--- Dataset entries ---
◆ ◆ ◆

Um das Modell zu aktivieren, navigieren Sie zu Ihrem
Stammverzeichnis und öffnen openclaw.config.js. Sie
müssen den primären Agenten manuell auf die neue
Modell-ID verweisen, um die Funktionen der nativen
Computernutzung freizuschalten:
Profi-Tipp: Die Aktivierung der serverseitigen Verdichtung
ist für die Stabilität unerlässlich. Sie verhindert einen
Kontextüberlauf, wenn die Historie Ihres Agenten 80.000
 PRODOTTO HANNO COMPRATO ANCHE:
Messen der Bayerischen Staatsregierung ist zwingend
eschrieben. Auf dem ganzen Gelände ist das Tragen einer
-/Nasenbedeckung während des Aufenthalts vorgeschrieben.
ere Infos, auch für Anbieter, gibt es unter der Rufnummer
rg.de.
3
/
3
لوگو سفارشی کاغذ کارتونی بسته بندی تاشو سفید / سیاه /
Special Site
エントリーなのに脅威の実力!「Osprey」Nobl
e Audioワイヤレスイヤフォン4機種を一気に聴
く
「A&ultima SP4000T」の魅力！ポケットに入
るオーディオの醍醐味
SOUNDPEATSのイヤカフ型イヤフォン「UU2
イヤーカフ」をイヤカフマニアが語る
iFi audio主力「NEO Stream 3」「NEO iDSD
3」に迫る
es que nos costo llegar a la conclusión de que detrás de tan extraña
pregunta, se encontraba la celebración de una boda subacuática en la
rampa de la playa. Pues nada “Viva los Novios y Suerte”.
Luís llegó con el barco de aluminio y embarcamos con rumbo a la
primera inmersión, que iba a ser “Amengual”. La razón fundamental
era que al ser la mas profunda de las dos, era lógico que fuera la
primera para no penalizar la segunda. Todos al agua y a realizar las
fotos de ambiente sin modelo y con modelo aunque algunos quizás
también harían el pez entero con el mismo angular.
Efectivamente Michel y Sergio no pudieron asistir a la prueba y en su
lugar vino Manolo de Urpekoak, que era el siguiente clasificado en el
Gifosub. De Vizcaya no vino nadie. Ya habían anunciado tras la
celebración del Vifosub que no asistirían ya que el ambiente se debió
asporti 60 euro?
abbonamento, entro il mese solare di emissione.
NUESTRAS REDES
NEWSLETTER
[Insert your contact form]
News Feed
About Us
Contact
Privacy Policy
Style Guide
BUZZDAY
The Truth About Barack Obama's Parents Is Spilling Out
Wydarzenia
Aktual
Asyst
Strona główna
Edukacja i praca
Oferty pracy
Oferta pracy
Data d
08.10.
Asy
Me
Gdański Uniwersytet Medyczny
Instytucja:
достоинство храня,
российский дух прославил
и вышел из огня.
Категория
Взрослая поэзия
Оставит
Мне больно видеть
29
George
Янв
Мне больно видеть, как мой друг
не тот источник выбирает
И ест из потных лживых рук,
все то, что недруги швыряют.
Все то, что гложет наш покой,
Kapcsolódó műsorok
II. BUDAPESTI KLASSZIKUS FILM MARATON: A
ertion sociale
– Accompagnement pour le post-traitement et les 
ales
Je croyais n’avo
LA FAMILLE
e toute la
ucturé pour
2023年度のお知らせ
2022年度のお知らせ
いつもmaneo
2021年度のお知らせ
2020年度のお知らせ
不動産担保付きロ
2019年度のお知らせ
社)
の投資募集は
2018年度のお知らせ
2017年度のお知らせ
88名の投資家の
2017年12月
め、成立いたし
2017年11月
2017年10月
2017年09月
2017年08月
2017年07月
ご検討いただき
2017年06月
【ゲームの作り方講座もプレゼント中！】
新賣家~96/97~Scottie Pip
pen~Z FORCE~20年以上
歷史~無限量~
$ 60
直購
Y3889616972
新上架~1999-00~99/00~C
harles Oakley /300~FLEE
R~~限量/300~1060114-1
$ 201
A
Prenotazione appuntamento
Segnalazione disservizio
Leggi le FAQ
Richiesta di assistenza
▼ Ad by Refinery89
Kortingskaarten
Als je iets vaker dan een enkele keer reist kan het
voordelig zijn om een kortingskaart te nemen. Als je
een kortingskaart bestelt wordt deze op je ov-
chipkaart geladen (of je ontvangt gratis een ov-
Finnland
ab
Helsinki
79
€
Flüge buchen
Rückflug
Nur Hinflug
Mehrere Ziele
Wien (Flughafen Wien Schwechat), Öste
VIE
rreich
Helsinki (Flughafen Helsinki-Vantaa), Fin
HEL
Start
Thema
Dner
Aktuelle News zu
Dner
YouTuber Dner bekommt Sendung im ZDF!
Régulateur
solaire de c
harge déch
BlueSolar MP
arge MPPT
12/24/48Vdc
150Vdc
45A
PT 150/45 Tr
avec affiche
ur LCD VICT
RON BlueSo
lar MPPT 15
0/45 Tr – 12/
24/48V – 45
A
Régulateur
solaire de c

◆ ◆ ◆

--- PROBLEM TO WORK ON ---
An exact copy of the lines above, from the one containing "российский дух прославил" through the one containing "Je croyais n’avo", is the whole of the answer.

--- SOLUTION FOR THIS EXERCISE ---
российский дух прославил
и вышел из огня.
Категория
Взрослая поэзия
Оставит
Мне больно видеть
29
George
Янв
Мне больно видеть, как мой друг
не тот источник выбирает
И ест из потных лживых рук,
все то, что недруги швыряют.
Все то, что гложет наш покой,
Kapcsolódó műsorok
II. BUDAPESTI KLASSZIKUS FILM MARATON: A
ertion sociale
– Accompagnement pour le post-traitement et les 
ales
Je croyais n’avo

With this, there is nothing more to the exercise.